The Biden Administration released a Permitting Action Plan this week. The plan promises to deliver infrastructure investments on time and on budget that will revitalize communities across the country. The plan is built on five key elements:
- Early cross-agency coordination
- Clear timelines and tracking
- Early and meaningful outreach
- Improved agency responsiveness and technical assistance
- Positive community outcomes.
Last November, Congress passed a landmark infrastructure bill. It provides a once-in-a-generation opportunity to address overdue improvements to the nation’s energy, water, sewer and other infrastructure. It can create jobs, transition the nation to cleaner energy sources, and promote thriving communities.
Our nation’s laws include various permitting requirements to ensure that infrastructure decisions are informed by the communities affected by them. Everyone agrees that permits and the protections that come with them are important. Urgent infrastructure needs demand permitting that is efficient as well as effective.
With his Permitting Action Plan, President Biden commits to getting infrastructure built on time, on task and on budget. An interagency Federal Permitting Improvement Steering Council (FPICS) will improve coordination among agencies and resolve issues consistent with climate, economic and equity goals.
- Deadlines for Action — Sector-specific teams have 60 days to provide the Permitting Council a charter identifying actions to promote the effectiveness and timeliness of permitting. The sector teams include: (1) Offshore wind energy and transmission; (2) Onshore renewable energy and transmission; (3) Broadband; (4) Production and processing of critical minerals; (5) Transportation; and (6) Climate-smart infrastructure.
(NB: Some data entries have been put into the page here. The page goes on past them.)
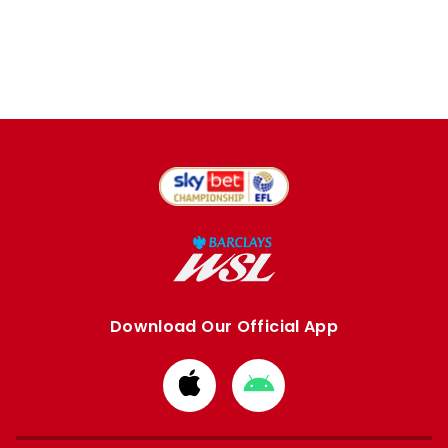
Download Our Official App
Download
Download
from
from
Apple
Google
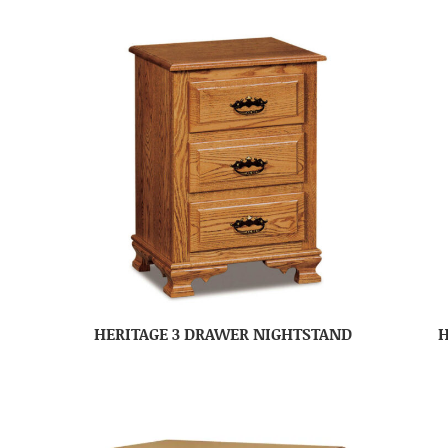
HERITAGE 3 DRAWER NIGHTSTAND
H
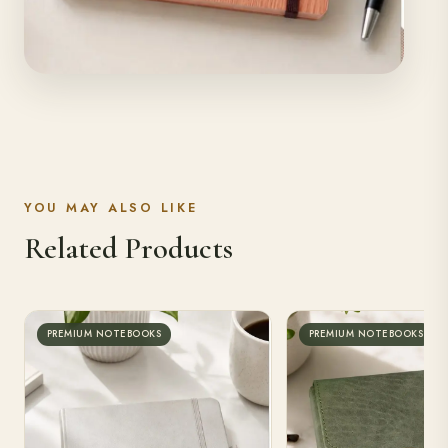
YOU MAY ALSO LIKE
Related Products
Premium Notebook
PREMIUM NOTEBOOKS
PREMIUM NOTEBOOKS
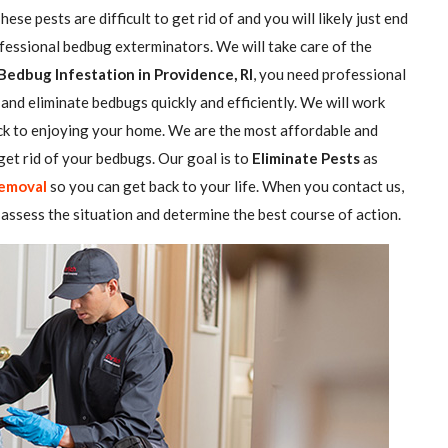
se pests are difficult to get rid of and you will likely just end
ofessional bedbug exterminators. We will take care of the
Bedbug Infestation in Providence, RI
, you need professional
and eliminate bedbugs quickly and efficiently. We will work
ack to enjoying your home. We are the most affordable and
et rid of your bedbugs. Our goal is to
Eliminate Pests
as
emoval
so you can get back to your life. When you contact us,
assess the situation and determine the best course of action.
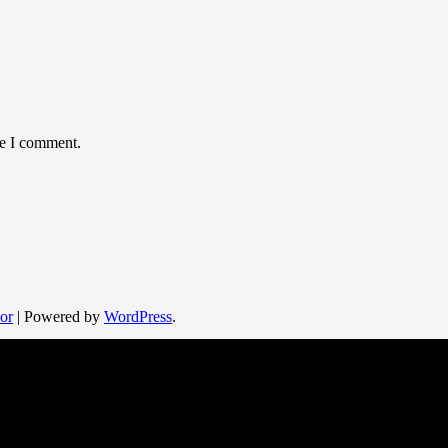
me I comment.
or
| Powered by
WordPress
.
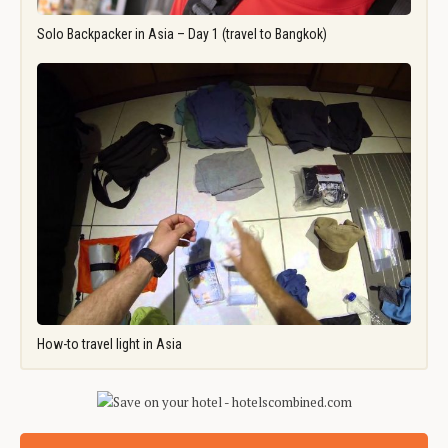
Solo Backpacker in Asia – Day 1 (travel to Bangkok)
How-to travel light in Asia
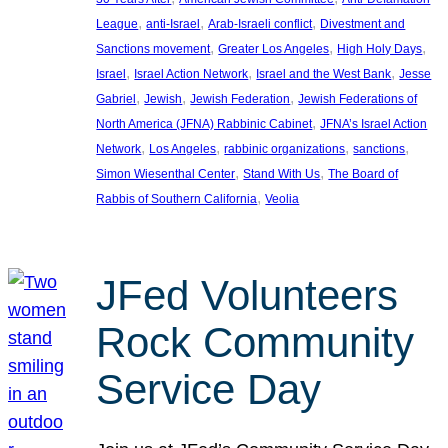
, 
, 
, 
League
anti-Israel
Arab-Israeli conflict
Divestment and
, 
, 
, 
Sanctions movement
Greater Los Angeles
High Holy Days
, 
, 
, 
Israel
Israel Action Network
Israel and the West Bank
Jesse
, 
, 
, 
Gabriel
Jewish
Jewish Federation
Jewish Federations of
, 
North America (JFNA) Rabbinic Cabinet
JFNA’s Israel Action
, 
, 
, 
, 
Network
Los Angeles
rabbinic organizations
sanctions
, 
, 
Simon Wiesenthal Center
Stand With Us
The Board of
, 
Rabbis of Southern California
Veolia
JFed Volunteers
Rock Community
Service Day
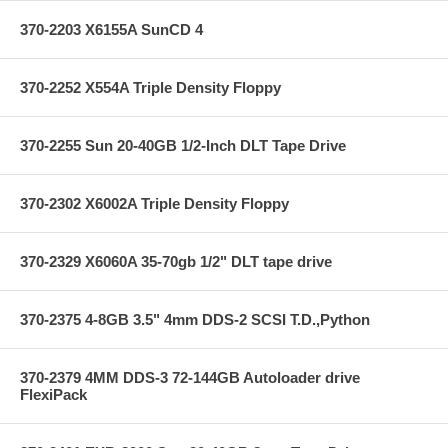
370-2203 X6155A SunCD 4
370-2252 X554A Triple Density Floppy
370-2255 Sun 20-40GB 1/2-Inch DLT Tape Drive
370-2302 X6002A Triple Density Floppy
370-2329 X6060A 35-70gb 1/2" DLT tape drive
370-2375 4-8GB 3.5" 4mm DDS-2 SCSI T.D.,Python
370-2379 4MM DDS-3 72-144GB Autoloader drive
FlexiPack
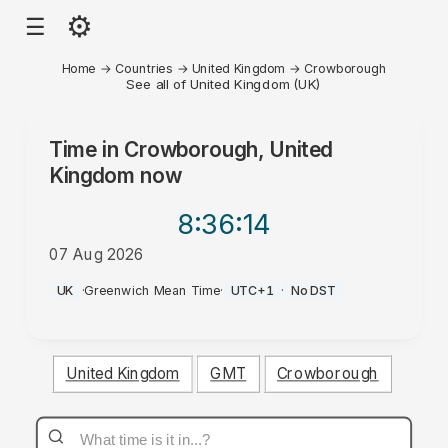
⚙
☰
Home
→
Countries
→
United Kingdom
→
Crowborough
See all of United Kingdom (UK)
Time in
Crowborough, United
Kingdom
now
8:36
:14
07 Aug 2026
AM
UK
·
Greenwich Mean Time
·
UTC+1
·
No DST
United Kingdom
GMT
Crowborough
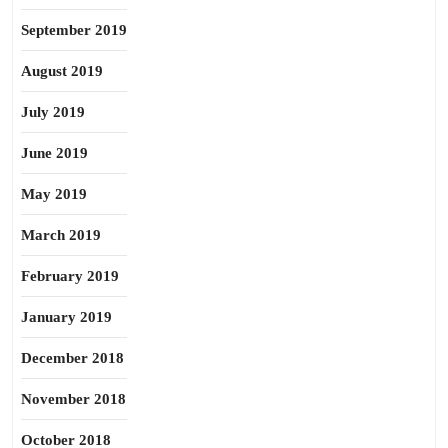
September 2019
August 2019
July 2019
June 2019
May 2019
March 2019
February 2019
January 2019
December 2018
November 2018
October 2018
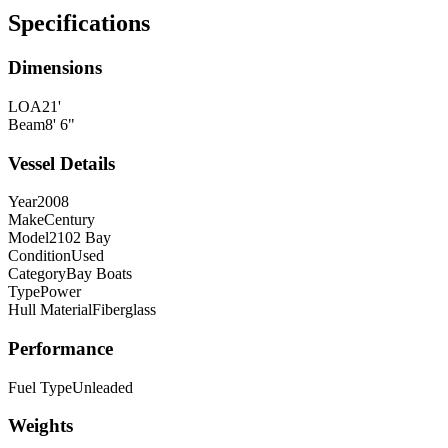
Specifications
Dimensions
LOA
21'
Beam
8' 6"
Vessel Details
Year
2008
Make
Century
Model
2102 Bay
Condition
Used
Category
Bay Boats
Type
Power
Hull Material
Fiberglass
Performance
Fuel Type
Unleaded
Weights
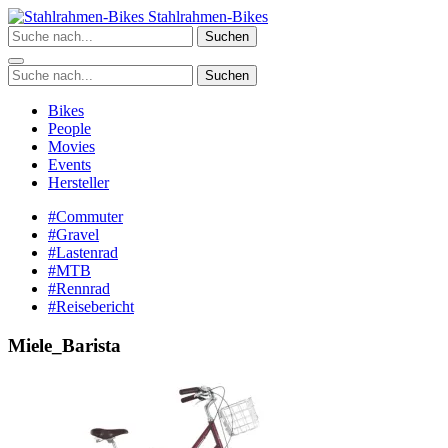
Zum
Stahlrahmen-Bikes
Inhalt
Suchen
springen
Suchen
Bikes
People
Movies
Events
Hersteller
#Commuter
#Gravel
#Lastenrad
#MTB
#Rennrad
#Reisebericht
Miele_Barista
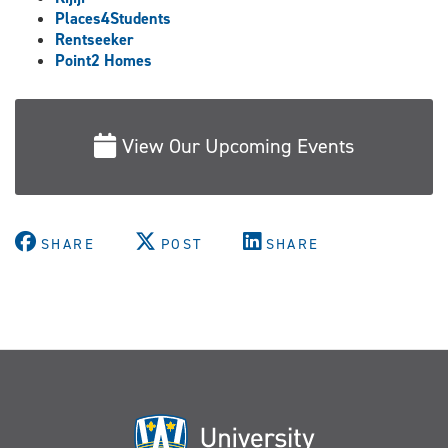
Places4Students
Rentseeker
Point2 Homes
View Our Upcoming Events
SHARE
POST
SHARE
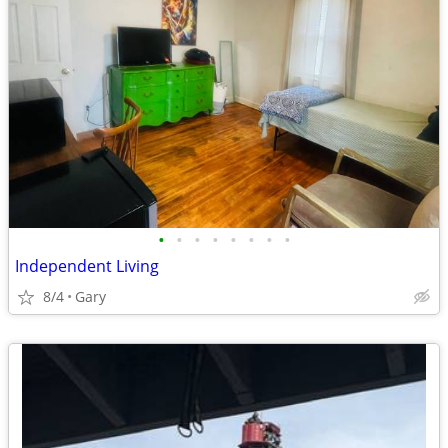
•
•
•
•
•
•
•
•
Independent Living
8/4
Gary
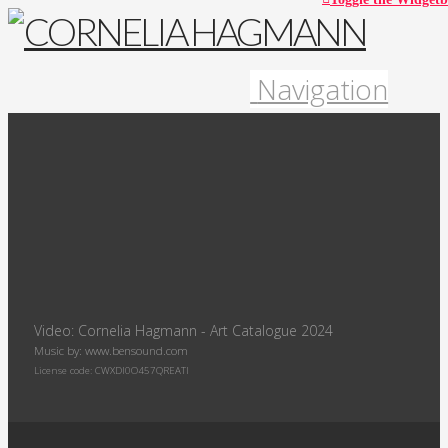
Navigation
Video: Cornelia Hagmann - Art Catalogue 2024
Music by: www.bensound.com
License code: CWXDI0O457QREATI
- Technical Assistance — Agencies will identify, share, or develop resources, trainings, and tools to assist project sponsors, permit applicants, affected communities, Tribal communities, and other stakeholders. The plan recognizes that engaging the public and completing environmental reviews quickly requires staff and resources. Many agencies like the Bureau of Land Management lost staff with the necessary expertise over the past several years needed to conduct effective environmental reviews. Local communities — as well as state, local and tribal governments — need financial support to engage in project development in a prompt and meaningful manner. Tribal Historic Preservation Officers need resources to ensure that projects such as wind farms, pipelines or transmission lines, are built in a way that protects historic and cultural resources. Infrastructure money should fund such capacity as well as concrete.
Where Do We Go From Here?
The Biden-Harris Permitting Action Plan points the country in the right direction. Now, we need agencies to deliver. They will need the help and cooperation of the various stakeholders involved from groups like NRDC as well as industry. Together we can deliver projects the nation needs built in a way that local communities thrive.